Hallo und allen ein frohes neues (DRG-)Jahr!
Als "90%-Kliniker" (und nur 10% DRGler) würde ich immer den Diabetes so genau wie möglich beschreiben wollen, auch wenn ich nicht alle Diabetes-Folgeerkrankungen aktuell behandle. Es beeinflusst indirekt nämlich doch meine Behandlung des Diabetikers, ob keine, wenig oder schwere Spätschäden vorliegen. Manifestationen wegzulassen, weil sie nicht die Nebendiagnosenkriterien erfüllen, finde ich daher eigentlich inakzeptabel.
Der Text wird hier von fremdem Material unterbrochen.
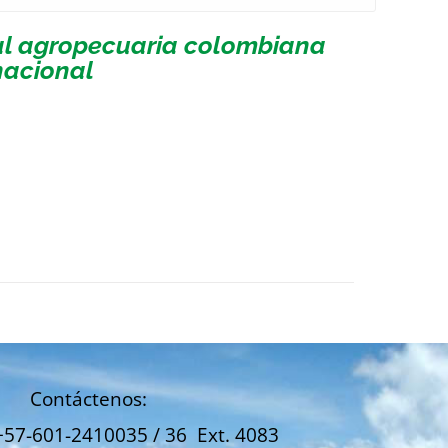
ial agropecuaria colombiana
nacional
Contáctenos:
+57-601-2410035 / 36 Ext. 4083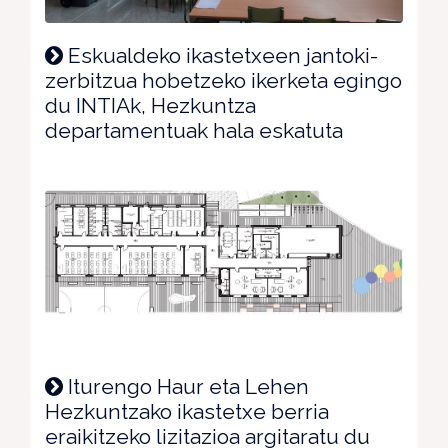
Eskualdeko ikastetxeen jantoki-
zerbitzua hobetzeko ikerketa egingo
du INTIAk, Hezkuntza
departamentuak hala eskatuta
Iturengo Haur eta Lehen
Hezkuntzako ikastetxe berria
eraikitzeko lizitazioa argitaratu du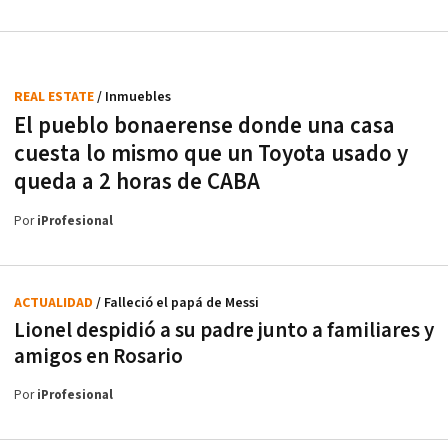
REAL ESTATE
/ Inmuebles
El pueblo bonaerense donde una casa
cuesta lo mismo que un Toyota usado y
queda a 2 horas de CABA
Por
iProfesional
ACTUALIDAD
/ Falleció el papá de Messi
Lionel despidió a su padre junto a familiares y
amigos en Rosario
Por
iProfesional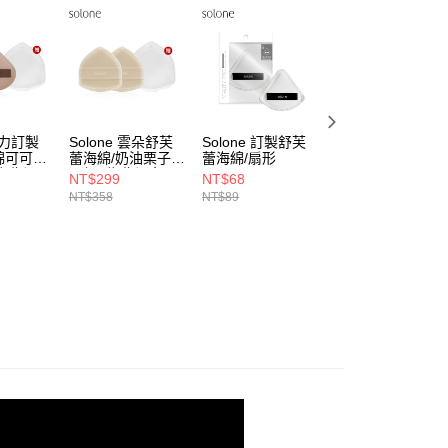
 彈力訂製
Solone 雲朵舒芙
Solone 訂製舒芙
Solone 彈力訂製
綿可可大
蕾海綿/奶油栗子2
蕾海綿/扇形
舒芙蕾海綿(可可
贈 收納
入組(贈 收納盒)
列/多款可選)
NT$299
NT$68
NT$68
)
NT$358
NT$89
NT$89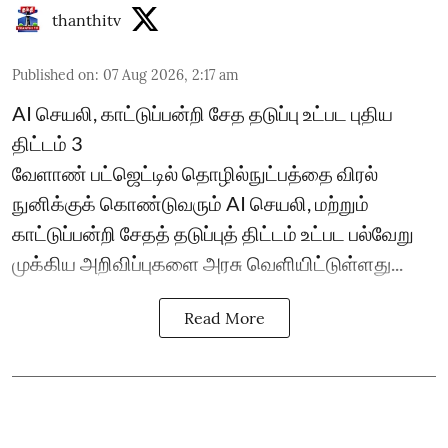
thanthitv
Published on
:
07 Aug 2026, 2:17 am
AI செயலி, காட்டுப்பன்றி சேத தடுப்பு உட்பட புதிய
திட்டம் 3
வேளாண் பட்ஜெட்டில் தொழில்நுட்பத்தை விரல்
நுனிக்குக் கொண்டுவரும் AI செயலி, மற்றும்
காட்டுப்பன்றி சேதத் தடுப்புத் திட்டம் உட்பட பல்வேறு
முக்கிய அறிவிப்புகளை அரசு வெளியிட்டுள்ளது...
Read More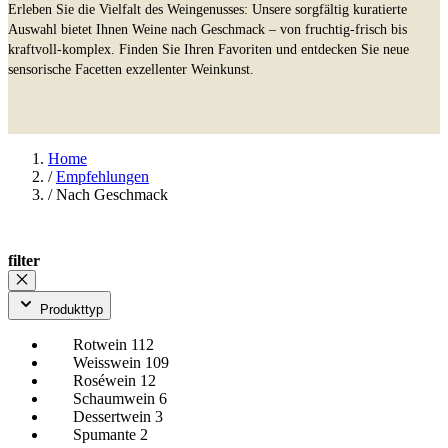
Erleben Sie die Vielfalt des Weingenusses: Unsere sorgfältig kuratierte
Auswahl bietet Ihnen Weine nach Geschmack – von fruchtig-frisch bis
kraftvoll-komplex. Finden Sie Ihren Favoriten und entdecken Sie neue
sensorische Facetten exzellenter Weinkunst.
Home
/
Empfehlungen
/
Nach Geschmack
filter
Produkttyp
Rotwein
112
Weisswein
109
Roséwein
12
Schaumwein
6
Dessertwein
3
Spumante
2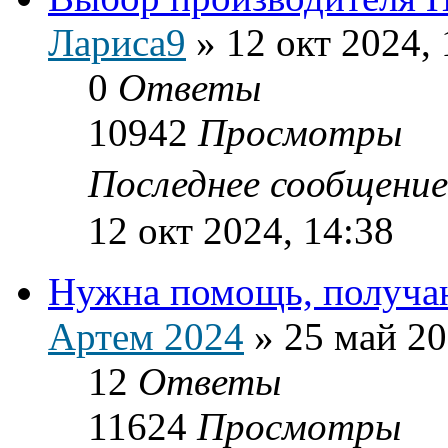
Лариса9
»
12 окт 2024, 
0
Ответы
10942
Просмотры
Последнее сообщени
12 окт 2024, 14:38
Нужна помощь, получаю
Артем 2024
»
25 май 20
12
Ответы
11624
Просмотры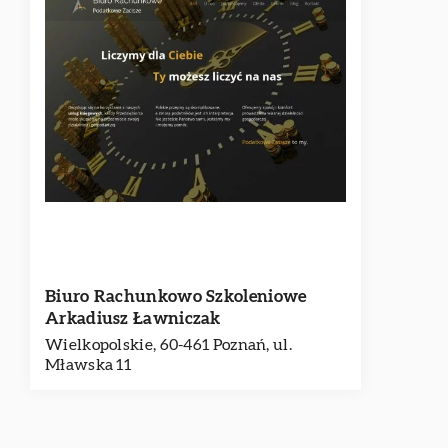
Biuro Rachunkowo Szkoleniowe
Arkadiusz Ławniczak
Wielkopolskie, 60-461 Poznań, ul.
Mławska 11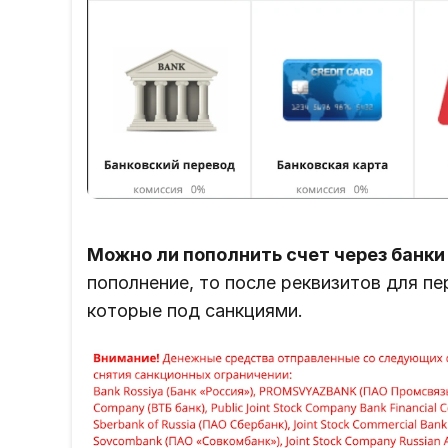
Можно ли пополнить счет через банки
пополнение, то после реквизитов для п
которые под санкциями.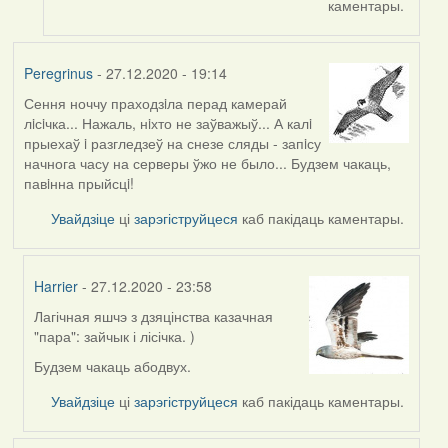
каментары.
Lighty
Peregrinus
- 27.12.2020 - 19:14
Сення ноччу праходзiла перад камерай
лiсiчка... Нажаль, нiхто не заўважыў... А калi
прыехаў i разгледзеў на снезе сляды - запiсу
начнога часу на серверы ўжо не было... Будзем чакаць,
павiнна прыйсцi!
Увайдзіце
ці
зарэгіструйцеся
каб пакідаць каментары.
Harrier
- 27.12.2020 - 23:58
Лагічная яшчэ з дзяцінства казачная
In
"пара": зайчык і лісічка. )
reply
to
Будзем чакаць абодвух.
by
Увайдзіце
ці
зарэгіструйцеся
каб пакідаць каментары.
Peregrinus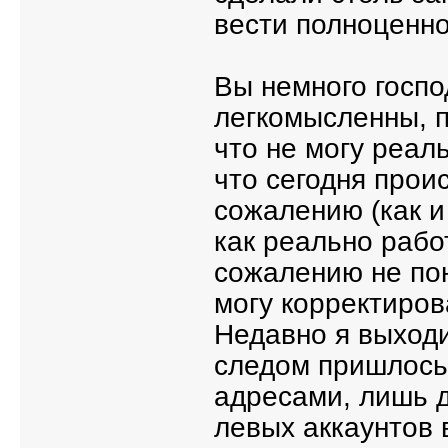
вести полноценн
Вы немного госп
легкомысленны, по
что не могу реал
что сегодня прои
сожалению (как и
как реально рабо
сожалению не пон
могу корректиров
Недавно я выходи
следом пришлось
адресами, лишь д
левых аккаунтов 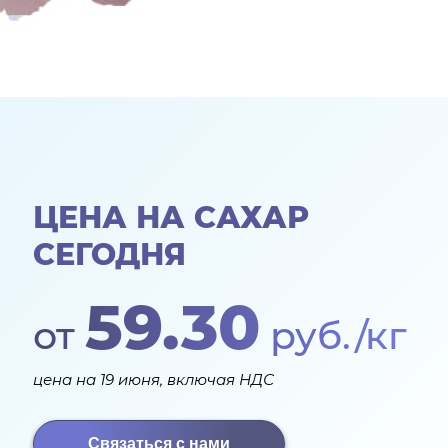
ЦЕНА НА САХАР
СЕГОДНЯ
59.30
от
руб./кг
цена на 19 июня, включая НДС
Связаться с нами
Die DKR 2003 0401 Diabetes mellitus nennt zwei Ausnahmen: in Beispiel 2 und 3 die Kodierung von E1x.6x, wenn insgesamt nur eine Komplikation vorliegt, wenn z. B. die Behandlung wie im Beispiel wegen der entgleisten Stoffwechsellage erfolgt. Analog würde ich so auch bei einer anderen Hauptdiagnose, z. B. der hier zur Diskussion gestellten Fraktur und dem D. m. als Nebendiagnose verfahren. Wenn die Komplikation nicht die Nebendiagnosendefinition erfüllt, wird sie nicht genannt (Beispiel 2), wenn sie behandelt wird, wird sie auch spezifiziert (Beispiel 3).
Die zweite Ausnahme steht unter Beispiel 4: Zitat: "Sofern multiple Komplikationen (Manifestationen) des Diabetes mellitus vorliegen und die Behandlung einer Manifestation im Vordergrund steht, ist E10-E14, vierte Stelle entsprechend dieser Manifestation, zu kodieren. Die Kodes für die weiteren Manifestationen sind anzugeben, sofern sie der Definition der Nebendiagnosen entsprechen." --Im Umkehrschluss also keine Nennung einer diabetischer Retinopathie, wenn ich den Patienten wegen einer diabetischen Neuropathie (als Haupt- oder Nebendiagnose) behandle.
Das Beispiel 4 selbst nimmt keinen Bezug auf die Nebendiagnosenqualität der Komplikationen, im Gegenteil, behandelt wird der entgleiste Diabetes.
Als "Wegweiser" durch den Diabetes-Dschungel können vielleicht zwei Fragen dienen:
1. Behandle ich hauptsächlich die diabetische Stoffwechsellage selbst (a), oder die Komplikation (b)? Nur bei (b) - außer beim diabetischen Fuß - gelten die vierten Ziffern 2-5, weitere Komplikationen entsprechend der Nebendiagnosendefinition.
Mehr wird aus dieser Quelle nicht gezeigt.